Nedir PSK’nin kendi değerleri? Sadece ismindeki Kürdistan kelimesi mi? PSK sosyalist bir parti. Sosyalist dünya görüşü ve sosyalizme ilişkin hedefler de PSK’nin değerleri değil mi? Hadi diyelim HAK-PAR söz konusu öneriyi kabul etseydi, bununla iş bitiyor muydu? HAK-PAR sosyalist bir parti değil ki.
Demek ki sorunu böylesine bir isim değişikliğine indirgemek doğru bir tutum değil.
Peki biz neyi önerdik? Bu aşamada sosyalist bir devrimin bizi beklemediğini, Dünya sosyalist sisteminin çöküp dağılmasından sonra koşulların değiştiğini, bu aşamada Kürt halkının önündeki tarihi hedefin özgürlük ve demokrasi, yani demokratik bir devrim olduğunu; bunun için de geniş yurtsever kesimleri bir araya getirecek HAK-PAR türünden legal, demokratik bir partide bütünleşmenin yeterli olduğunu söyledik. Biz Kürt sosyalistleri, sosyalist olmayan, ama HAK-PAR’ın, federasyon talebini de içeren özgürlükçü demokratik programına evet diyen diğer yurtsever, demokrat insanlarımızla birlikte böyle bir örgütte çalışabiliriz, çalışmaktayız dedik.
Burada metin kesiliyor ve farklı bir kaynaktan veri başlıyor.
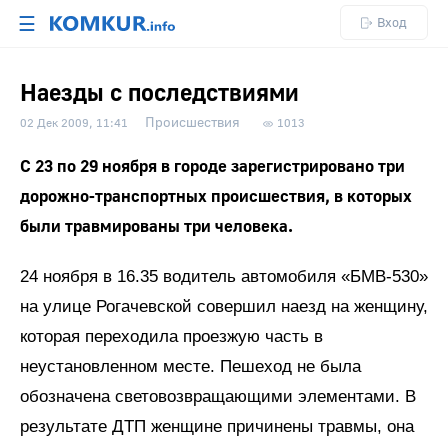
☰
Вход
Наезды с последствиями
Происшествия
02 Дек 2009, 11:41
1013
С 23 по 29 ноября в городе зарегистрировано три
дорожно-транспортных происшествия, в которых
были травмированы три человека.
24 ноября в 16.35 водитель автомобиля «БМВ-530»
на улице Рогачевской совершил наезд на женщину,
которая переходила проезжую часть в
неустановленном месте. Пешеход не была
обозначена световозвращающими элементами. В
результате ДТП женщине причинены травмы, она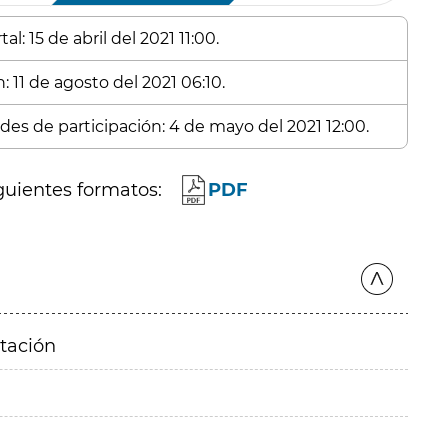
l: 15 de abril del 2021 11:00.
: 11 de agosto del 2021 06:10.
udes de participación: 4 de mayo del 2021 12:00.
guientes formatos:
PDF
itación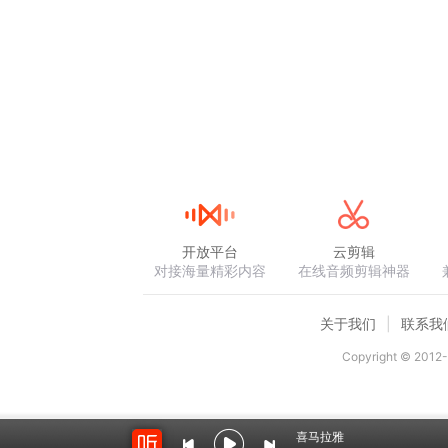
开放平台
云剪辑
对接海量精彩内容
在线音频剪辑神器
关于我们
联系我
Copyright © 2012-
喜马拉雅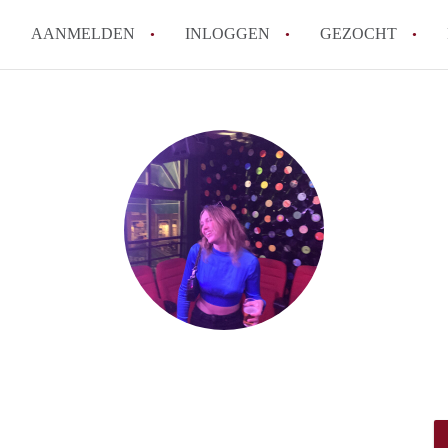
AANMELDEN
INLOGGEN
GEZOCHT
Tips: om in Leiden een kamer 
How to translate KamersLeide
Wat is KamersLeiden?
Wat is de privacyverklaring v
Berekent KamersLeiden makela
Alle veelgestelde vragen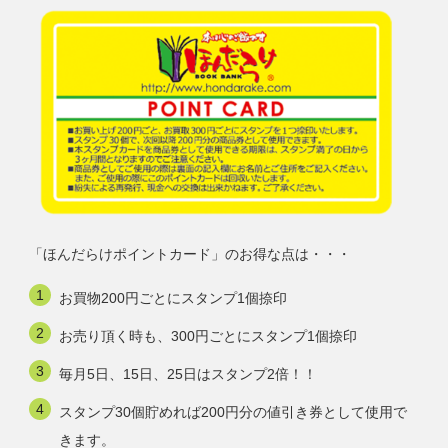
「ほんだらけポイントカード」のお得な点は・・・
お買物200円ごとにスタンプ1個捺印
お売り頂く時も、300円ごとにスタンプ1個捺印
毎月5日、15日、25日はスタンプ2倍！！
スタンプ30個貯めれば200円分の値引き券として使用で
きます。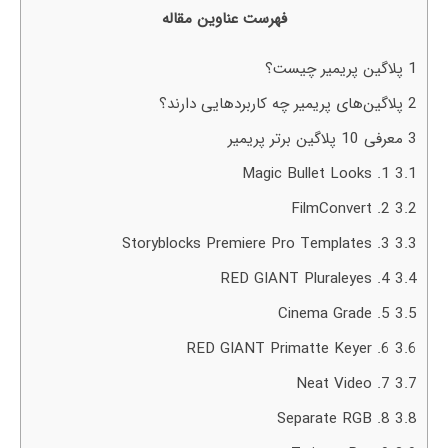
فهرست عناوین مقاله
1
پلاگین پریمیر چیست؟
2
پلاگین‌های پریمیر چه کاربردهایی دارند؟
3
معرفی 10 پلاگین برتر پریمیر
1. Magic Bullet Looks
3.1
2. FilmConvert
3.2
3. Storyblocks Premiere Pro Templates
3.3
4. RED GIANT Pluraleyes
3.4
5. Cinema Grade
3.5
6. RED GIANT Primatte Keyer
3.6
7. Neat Video
3.7
8. Separate RGB
3.8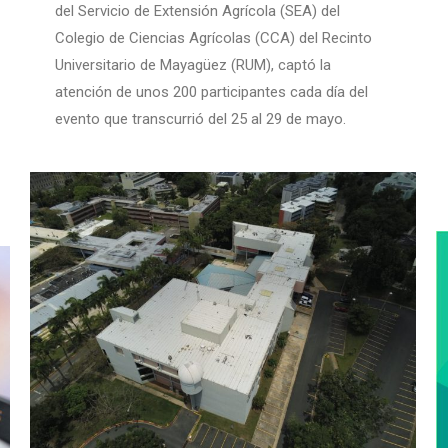
del Servicio de Extensión Agrícola (SEA) del
Colegio de Ciencias Agrícolas (CCA) del Recinto
Universitario de Mayagüez (RUM), captó la
atención de unos 200 participantes cada día del
evento que transcurrió del 25 al 29 de mayo.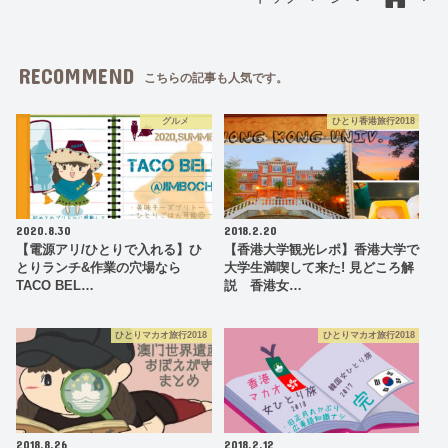
RECOMMEND
こちらの記事も人気です。
グルメ
ひとり香港旅行2018
2020.8.30
2018.2.20
【電源アリ/ひとりで入れる】ひ
【香港大学観光レポ】香港大学で
とりランチ&作業の穴場なら
大学生満喫して来た! 見どころ解
TACO BEL…
説 香港女…
ひとりマカオ旅行2018
ひとりマカオ旅行2018
2018.8.26
2018.2.12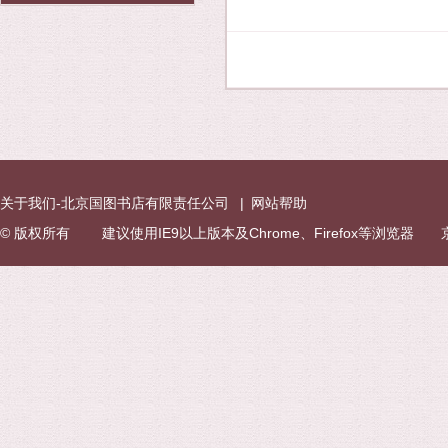
关于我们-北京国图书店有限责任公司
|
网站帮助
© 版权所有 建议使用IE9以上版本及Chrome、Firefox等浏览器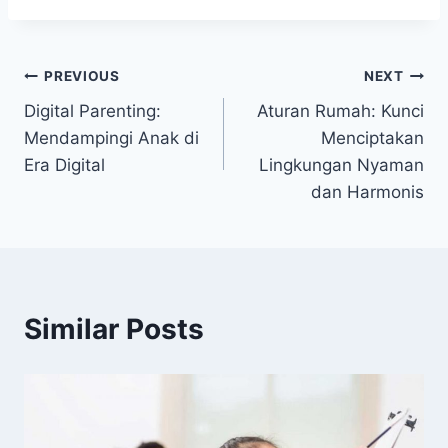
Navigasi
PREVIOUS
NEXT
Digital Parenting:
Aturan Rumah: Kunci
pos
Mendampingi Anak di
Menciptakan
Era Digital
Lingkungan Nyaman
dan Harmonis
Similar Posts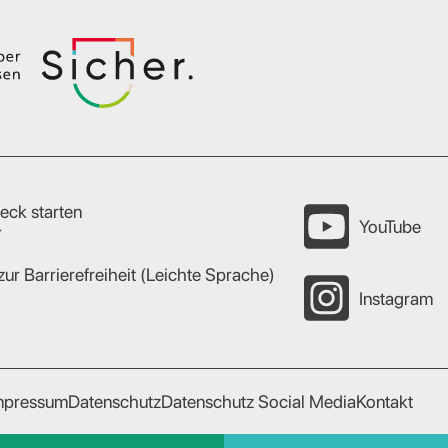
eck starten
YouTube
r
zur Barrierefreiheit (Leichte Sprache)
Instagram
mpressum
Datenschutz
Datenschutz Social Media
Kontakt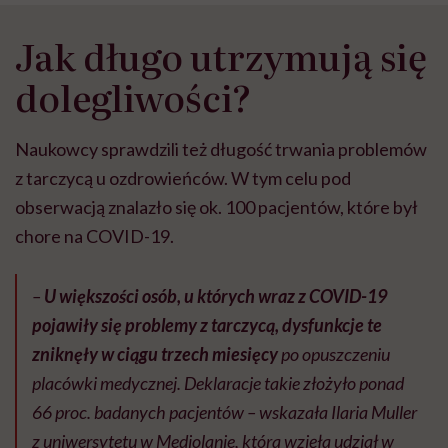
Jak długo utrzymują się
dolegliwości?
Naukowcy sprawdzili też długość trwania problemów
z tarczycą u ozdrowieńców. W tym celu pod
obserwacją znalazło się ok. 100 pacjentów, które był
chore na COVID-19.
–
U większości osób, u których wraz z COVID-19
pojawiły się problemy z tarczycą, dysfunkcje te
zniknęły w ciągu trzech miesięcy
po opuszczeniu
placówki medycznej. Deklaracje takie złożyło ponad
66 proc. badanych pacjentów – wskazała Ilaria Muller
z uniwersytetu w Mediolanie, która wzięła udział w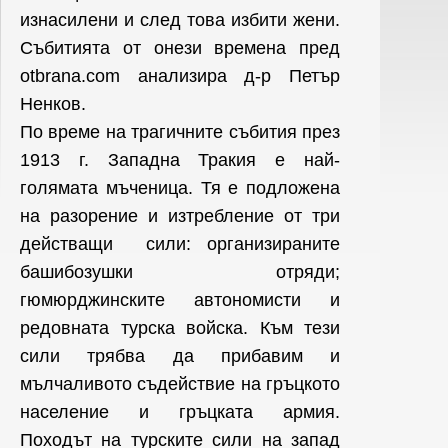
изнасилени и след това избити жени.
Събитията от онези времена пред
otbrana.com анализира д-р Петър
Ненков.
По време на трагичните събития през
1913 г. Западна Тракия е най-
голямата мъченица. Тя е подложена
на разорение и изтребление от три
действащи сили: организираните
башибозушки отряди;
гюмюрджинските автономисти и
редовната турска войска. Към тези
сили трябва да прибавим и
мълчаливото съдействие на гръцкото
население и гръцката армия.
Походът на турските сили на запад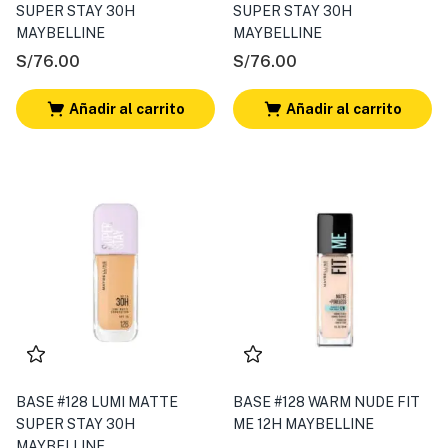
SUPER STAY 30H
SUPER STAY 30H
MAYBELLINE
MAYBELLINE
S/
76.00
S/
76.00
Añadir al carrito
Añadir al carrito
BASE #128 LUMI MATTE
BASE #128 WARM NUDE FIT
SUPER STAY 30H
ME 12H MAYBELLINE
MAYBELLINE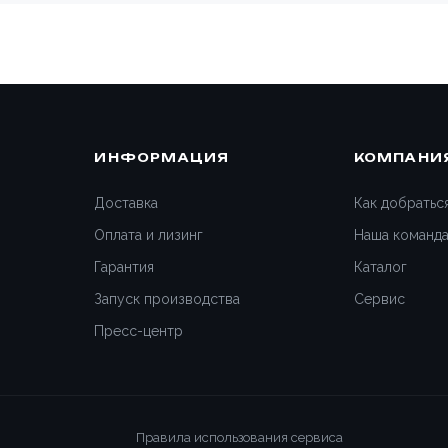
ИНФОРМАЦИЯ
КОМПАНИ
Доставка
Как добратьс
Оплата и лизинг
Наша команд
Гарантия
Каталог
Запуск производства
Сервис
Пресс-центр
Правила использования сервиса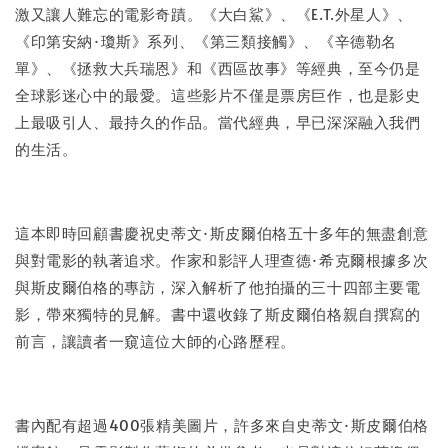
激又讓人難忘的電影奇蹟。《大白鯊》、《E.T.外星人》、
《印第安納·瓊斯》系列、《第三類接觸》、《辛德勒名
單》、《拯救大兵瑞恩》和《西區故事》等經典，至今仍是
全球影迷心中的最愛。這些影片不僅是票房巨作，也是影史
上最吸引人、最持久的作品。當代經典，早已深深融入我們
的生活。
這本即時回顧書慶祝史蒂文·斯皮爾伯格五十多年的無盡創意
與對電影的執著追求。作家和影評人理查德·希克爾根據多次
與斯皮爾伯格的專訪，深入解析了他拍攝的三十四部主要電
影，帶來獨特的見解。書中還收錄了斯皮爾伯格親自撰寫的
前言，讓讀者一窺這位大師的心路歷程。
書內配有超過400張精美圖片，許多來自史蒂文·斯皮爾伯格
Zaten HAK-PAR’ın tabanını ezici çoğunlukla PSK, bir diğer adıyla “Özgürlük Yolu” hareketinden gelen arkadaşlar oluşturuyor. İsim değişikliğini zamansız bulanlar da yine çoğunlukla onlardı.
HAK-PAR 6. KONGRESİ’NE PSK ADINA YAPILAN MÜDAHELE
29 Eylül 2014’te yapılan HAK-PAR Parti Meclisi toplantısı, 6. Kongre öncesi son toplantı idi. Ben zaten daha önce, önümüzdeki kongrede Genel Başkanlığa aday olmayacağımı açıklamıştım. Arkadaşlarım görev almam için ısrarcı oldular; ama kabul etmedim. Başkan olmasam da yeni yönetime destek olacağımı söyledim.
Kongre öncesi Genel Başkanlık için üç aday çıktı: Önce Fehmi Demir arkadaş, sonra Bayram Bozyel ve Mehmet Baykara. Bazı arkadaşlar Kongreye çok adayla gidilmesinin bölünmeye yol açacağını, benim müdahale etmemi istediler. Ben ise böyle bir müdahalenin yanlış olacağını söyledim. Birden fazla aday çıkabilir, ben kimseye çekil diyemem, bu demokratik bir yarıştır, başkan kongrece belirlenir, dedim.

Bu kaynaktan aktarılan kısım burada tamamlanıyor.